━━━ Working data

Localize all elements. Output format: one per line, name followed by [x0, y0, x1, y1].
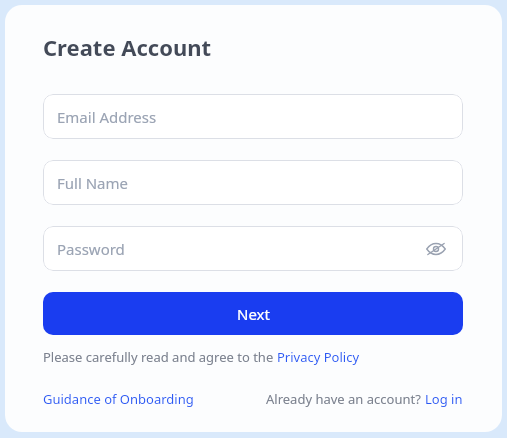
staticText: Guidance of Onboarding	[43, 390, 194, 408]
staticText: Full Name	[57, 173, 128, 193]
button[interactable]: Password	[43, 226, 463, 271]
staticText: Password	[57, 239, 125, 259]
button[interactable]: Email Address	[43, 94, 463, 139]
button[interactable]: Next	[43, 292, 463, 335]
button[interactable]: Guidance of Onboarding	[43, 390, 194, 408]
button[interactable]: Show password	[423, 236, 449, 262]
staticText: Privacy Policy	[277, 348, 360, 366]
staticText: Please carefully read and agree to the	[43, 348, 277, 366]
staticText: Already have an account?	[266, 390, 425, 408]
button[interactable]: Full Name	[43, 160, 463, 205]
staticText: Email Address	[57, 107, 157, 127]
staticText: Log in	[425, 390, 463, 408]
staticText: Next	[237, 304, 270, 324]
staticText: Create Account	[43, 32, 212, 62]
button[interactable]: Log in	[425, 390, 463, 408]
button[interactable]: Privacy Policy	[277, 348, 360, 366]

━━━━━━

## Task directions
All of the records should be set down exactly, minus the pictures they hold.

## Exercise output
Localize all elements. Output format: one per line, name followed by [x0, y0, x1, y1].
staticText: Guidance of Onboarding	[43, 390, 194, 408]
staticText: Full Name	[57, 173, 128, 193]
button[interactable]: Password	[43, 226, 463, 271]
staticText: Password	[57, 239, 125, 259]
button[interactable]: Email Address	[43, 94, 463, 139]
button[interactable]: Next	[43, 292, 463, 335]
button[interactable]: Guidance of Onboarding	[43, 390, 194, 408]
button[interactable]: Show password	[423, 236, 449, 262]
staticText: Privacy Policy	[277, 348, 360, 366]
staticText: Please carefully read and agree to the	[43, 348, 277, 366]
staticText: Already have an account?	[266, 390, 425, 408]
button[interactable]: Full Name	[43, 160, 463, 205]
staticText: Email Address	[57, 107, 157, 127]
staticText: Log in	[425, 390, 463, 408]
staticText: Next	[237, 304, 270, 324]
staticText: Create Account	[43, 32, 212, 62]
button[interactable]: Log in	[425, 390, 463, 408]
button[interactable]: Privacy Policy	[277, 348, 360, 366]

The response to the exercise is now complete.